As legislativas polacas tiveram uma participação recorde de 74,3%, mais treze pontos percentuais do que há quatro anos. A mobilização do eleitorado, mais expressiva em Varsóvia com 84,9%, beneficiou os partidos da oposição, que optaram por estratégias diferentes nas eleições para o Parlamento e o Senado. Enquanto na primeira é usado o sistema proporcional para eleger deputados, as três coligações apresentaram-se em separado para maximizar a escolha dos eleitores. A Coligação Cívica dirigida por Donald Tusk obteve 35,4% dos votos, a Terceira Via, de centro-direita, obteve 14,4% e a coligação Esquerda obteve 8,6%. Assim a soma dos eleitos foi mais do que suficiente para tirar a maioria ao Partido da Lei e Justiça (PiS), apesar deste ter ficado em primeiro lugar com 35,4% e 194 dos 460 assentos parlamentares. A soma dos deputados das três coligações da oposição foi de 248 eleitos.
Na eleição para os 100 lugares no Senado, onde só é eleito o vencedor em cada círculo, a estratégia da oposição foi a de chegar a um acordo para não concorrer entre si, distribuindo os candidatos das três coligações pelos 100 círculos e concentrando neles o seu voto. Isso permitiu uma vitória arrasadora, com a oposição a conseguir eleger 66 senadores contra os 34 do PiS.

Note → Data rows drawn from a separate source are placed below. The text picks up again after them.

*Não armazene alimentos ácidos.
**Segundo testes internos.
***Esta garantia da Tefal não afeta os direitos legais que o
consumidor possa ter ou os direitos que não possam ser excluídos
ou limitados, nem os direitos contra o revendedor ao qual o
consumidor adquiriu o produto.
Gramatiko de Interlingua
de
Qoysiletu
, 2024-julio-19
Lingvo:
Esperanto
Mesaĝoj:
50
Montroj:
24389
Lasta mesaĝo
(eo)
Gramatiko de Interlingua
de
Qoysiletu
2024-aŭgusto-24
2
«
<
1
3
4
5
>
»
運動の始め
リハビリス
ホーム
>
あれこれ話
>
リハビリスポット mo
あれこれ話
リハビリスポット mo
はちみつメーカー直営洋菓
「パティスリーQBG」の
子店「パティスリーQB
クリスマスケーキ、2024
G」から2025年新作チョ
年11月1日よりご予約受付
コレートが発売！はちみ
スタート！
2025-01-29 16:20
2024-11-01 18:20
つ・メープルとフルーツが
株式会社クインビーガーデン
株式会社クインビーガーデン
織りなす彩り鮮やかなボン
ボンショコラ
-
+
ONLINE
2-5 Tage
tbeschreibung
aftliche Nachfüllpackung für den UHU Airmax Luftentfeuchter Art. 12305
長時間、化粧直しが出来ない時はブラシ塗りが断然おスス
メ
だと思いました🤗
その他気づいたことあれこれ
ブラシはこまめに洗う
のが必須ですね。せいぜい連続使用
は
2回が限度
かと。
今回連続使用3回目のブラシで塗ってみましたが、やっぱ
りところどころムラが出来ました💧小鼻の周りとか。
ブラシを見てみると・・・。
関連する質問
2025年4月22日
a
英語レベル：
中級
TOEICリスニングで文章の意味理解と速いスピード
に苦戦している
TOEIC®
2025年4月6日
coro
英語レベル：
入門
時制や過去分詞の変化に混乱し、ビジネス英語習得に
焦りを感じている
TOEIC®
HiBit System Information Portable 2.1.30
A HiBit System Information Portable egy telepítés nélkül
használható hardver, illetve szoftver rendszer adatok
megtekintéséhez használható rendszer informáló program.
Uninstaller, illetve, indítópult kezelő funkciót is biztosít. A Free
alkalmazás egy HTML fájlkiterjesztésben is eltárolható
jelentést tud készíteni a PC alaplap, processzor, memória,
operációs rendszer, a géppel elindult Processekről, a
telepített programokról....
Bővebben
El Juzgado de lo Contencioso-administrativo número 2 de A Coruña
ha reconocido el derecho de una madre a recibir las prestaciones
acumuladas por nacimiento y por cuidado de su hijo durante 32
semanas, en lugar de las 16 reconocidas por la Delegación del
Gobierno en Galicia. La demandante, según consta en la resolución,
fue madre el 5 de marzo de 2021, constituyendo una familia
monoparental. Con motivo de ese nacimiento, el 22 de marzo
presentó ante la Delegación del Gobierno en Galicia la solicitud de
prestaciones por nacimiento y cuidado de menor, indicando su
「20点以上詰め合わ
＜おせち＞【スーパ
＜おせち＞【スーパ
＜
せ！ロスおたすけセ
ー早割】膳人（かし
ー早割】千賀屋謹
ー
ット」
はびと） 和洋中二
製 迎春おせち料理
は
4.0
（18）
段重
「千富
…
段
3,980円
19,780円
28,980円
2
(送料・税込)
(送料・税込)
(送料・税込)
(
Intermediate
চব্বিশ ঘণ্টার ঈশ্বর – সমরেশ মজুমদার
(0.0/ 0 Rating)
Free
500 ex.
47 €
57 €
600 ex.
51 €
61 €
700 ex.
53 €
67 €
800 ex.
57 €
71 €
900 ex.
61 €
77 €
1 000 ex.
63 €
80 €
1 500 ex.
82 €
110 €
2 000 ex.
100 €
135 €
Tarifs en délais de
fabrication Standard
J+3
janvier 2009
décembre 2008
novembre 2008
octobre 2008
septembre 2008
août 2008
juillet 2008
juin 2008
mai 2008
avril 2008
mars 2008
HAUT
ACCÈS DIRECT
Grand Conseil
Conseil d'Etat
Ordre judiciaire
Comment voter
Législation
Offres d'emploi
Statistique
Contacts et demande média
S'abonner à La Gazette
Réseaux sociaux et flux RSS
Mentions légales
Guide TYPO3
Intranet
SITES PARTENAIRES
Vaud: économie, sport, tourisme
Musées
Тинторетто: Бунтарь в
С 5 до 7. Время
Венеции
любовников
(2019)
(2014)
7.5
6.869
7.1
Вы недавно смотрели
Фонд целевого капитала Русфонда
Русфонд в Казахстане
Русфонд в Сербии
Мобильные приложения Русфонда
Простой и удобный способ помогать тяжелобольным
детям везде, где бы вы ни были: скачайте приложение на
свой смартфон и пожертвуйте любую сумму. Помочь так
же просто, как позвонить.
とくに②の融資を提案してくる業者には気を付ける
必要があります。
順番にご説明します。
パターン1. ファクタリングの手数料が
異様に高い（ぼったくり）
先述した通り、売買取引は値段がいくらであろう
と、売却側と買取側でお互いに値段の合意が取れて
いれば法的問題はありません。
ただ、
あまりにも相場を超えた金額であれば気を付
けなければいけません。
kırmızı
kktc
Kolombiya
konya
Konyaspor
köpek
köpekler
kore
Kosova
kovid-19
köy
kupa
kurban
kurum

Depois de ter anunciado a vitória da oposição na noite eleitoral de domingo, esta terça-feira o líder da Coligação Cívica e antigo presidente do Conselho Europeu pediu ao Presidente polaco para não perder tempo na transição de poder.
"Faço um apelo veemente ao Presidente, as pessoas estão à espera das primeiras decisões, por isso pedimos ao Presidente que tome decisões vigorosas e rápidas", disse Donald Tusk, acrescentando que "os partidos democráticos vencedores estão em contacto permanente e estão prontos para assumir a responsabilidade pelo governo do país a qualquer momento."
Antes da eleição, o chefe de Estado polaco, Andrzej Duda, apoiado pelo PiS, tinha indicado que chamaria o líder do partido mais votado para formar governo. Mas é já evidente que o PiS não tem aliados suficientes para garantir uma maioria parlamentar e um dos seus dirigentes, Marek Suski, já admitiu a inevitável "mudança para uma oposição realmente democrática", após deixar o lamento que "o mal prevaleceu na Polónia, por agora".
Do gabinete de Duda, não há sinais de que a transição possa ser rápida. Citada pelo Guardian, a porta-voz Malgorzata Paprocka diz que "a situação é complicada e requer ponderação e análise por parte do Presidente", que por agora "não exclui nenhuma escolha". Essa ponderação poderá levar o processo de transição a arrastar-se durante muitas semanas ou mesmo alguns meses.
Enquanto isso, os partidos vencedores vão começar a preparar o seu programa de Governo, depois de uma campanha em que concentraram os ataques ao PiS, acusando a extrema-direita de querer tirar o país da União Europeia caso conseguisse um terceiro mandato. Por seu lado, o partido no poder centrou a campanha no combate à imigração e às interferências dos burocratas europeus nos assuntos internos da Polónia. Tudo indica que será Tusk a liderar o próximo governo, com um programa alinhado com a UE. Fora desse programa deverá ficar a despenalização do aborto até às 12 semanas, defendidas pela coligação de Tusk e da Esquerda, pois o líder da Terceira Via já avisou que só admite reverter a lei de 2021 que significou a proibição quase total do aborto no país, reintroduzindo a possibilidade de aborto legal por malformação do feto. Quanto ao resto, o seu partido defende que deve ser assunto de referendo.